Greece has offered Sri Lanka medical assistance, including 17 doctors and staff. The Netherlands is contributing €2 million to the Red Cross-Red Crescent appeal, above and beyond its participation in the overall EU program.
The Spanish government is sending a plane with first aid and sanitary equipment to Sri Lanka. It has promised €1 million for aid and planes and is considering sending specialists to help with distribution.
Sweden has sent two communications specialists to help UN relief efforts in Sri Lanka, and said it was sending tents and communications equipment to the Maldives. The Swedish Red Cross said it would contribute $750,000 to the global IFRC appeal.
Red Cross workers on scene
Some 10,000 local Red Cross workers are on hand in the region, providing food and medical care to those affected by the disaster, the German Red Cross said Tuesday in Berlin. In some areas food and medicines were in desperately short supply, the Red Cross noted.
Based on previous experience with earthquake zones, the Red Cross said it expected to be engaged in the area for at least two years. It has sent tents and blankets to disaster areas.
Supply warehouses in India, Sri Lanka, Thailand, Indonesia and Malaysia had recently been replenished following the monsoon season there, the organization said.
Search for survivors
Hans-Georg Hartmann, a spokesman from the THW disaster relief organization in Germany, said his organization got a call from the Thai government late Monday night, asking for help in locating victims on Phuket.
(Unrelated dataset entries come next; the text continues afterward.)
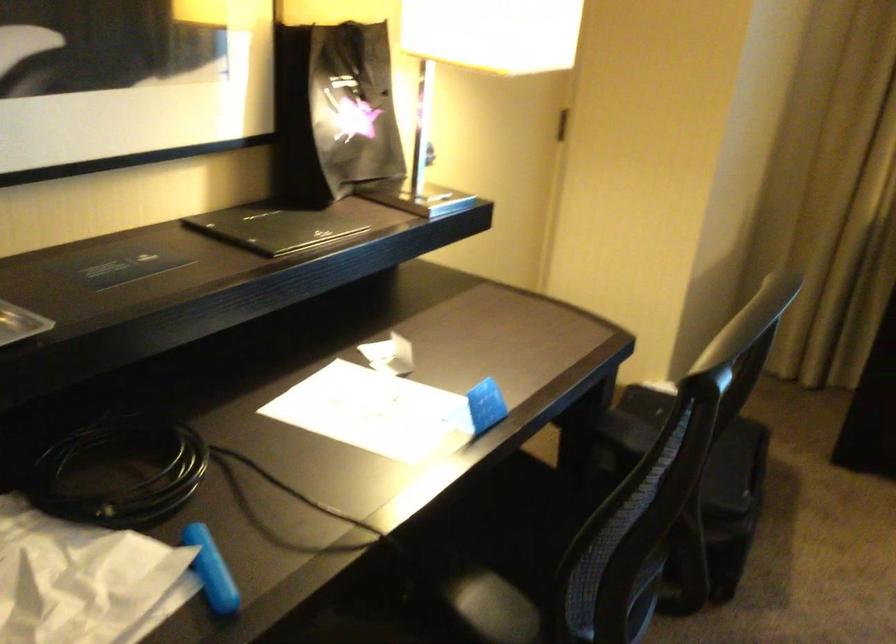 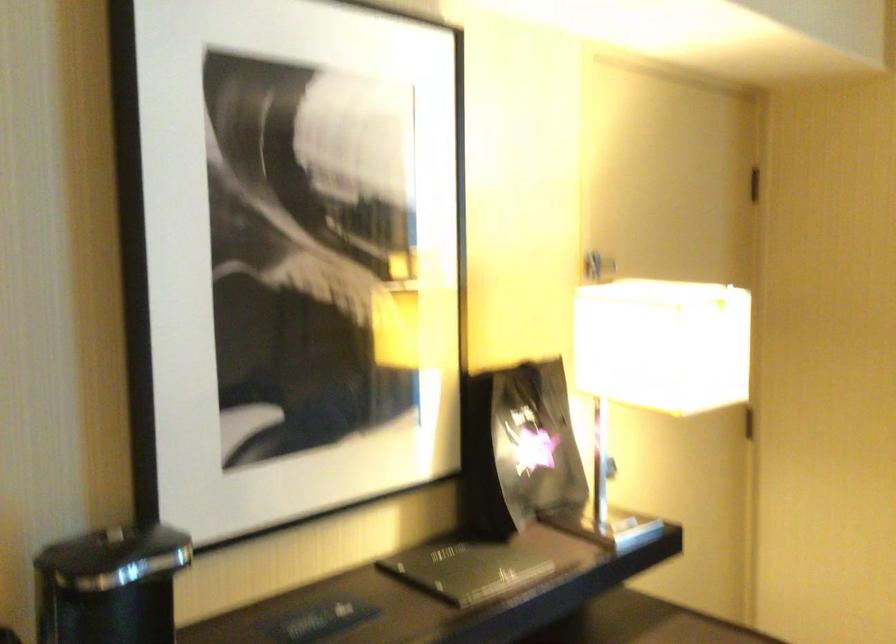 Question: How did the camera likely rotate?

Choices:
 (A) Left
 (B) Right
 (C) Up
 (D) Down

Answer: (C)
THW officials and a dog on their way to relief efforts after an earthquake in Algeria in May 2003
"The team will have three rescue dogs, echolocation devices, acoustic locating devices, and of course, the necessary rescue devices," Hartmann said.
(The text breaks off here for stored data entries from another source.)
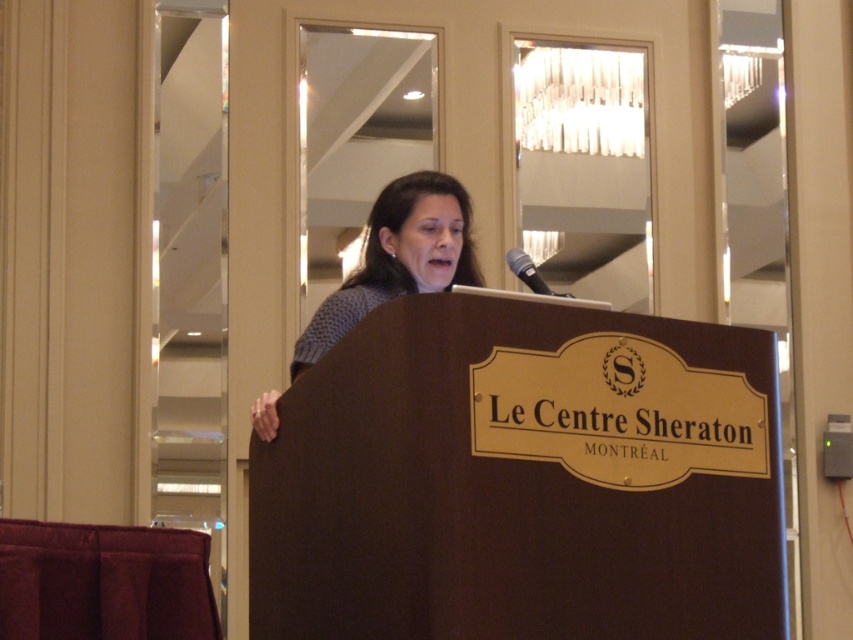 You are an event organizer who needs to ensure all items on the podium are visible to the audience. The knitted sweater at center and the black metallic microphone at upper center are both on the podium. Based on their sizes, which item might block the other from view?

The knitted sweater at center is wider than the black metallic microphone at upper center, so it might block the microphone from view if placed too close.

You are standing at the base of the staircase in the conference center. You see two points marked on the floor. The first point is at coordinate point (347, 301) and the second is at point (521, 260). If you want to walk towards the back of the room, which point should you head towards?

Point (521, 260) is in front of point (347, 301), so to go to the back of the room, you should head towards point (347, 301).

Where is the knitted sweater at center located in the image?

The knitted sweater at center is located at point (398,257) in the image.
All the aid workers have previous experience working in catastrophe areas.
"The rapid rescue response team has already been deployed to diverse earthquake zones; a year ago in Bam (Iran)," he said. "In addition to the rapid rescue response team, a new special division of the THW is being created: the rapid water response team. They will also take a team to Colombo, to help with securing drinking water there."Altogether some 30 THW workers are in the region, with more standing by. Hartmann said it is unclear how long the aid workers will stay in the region.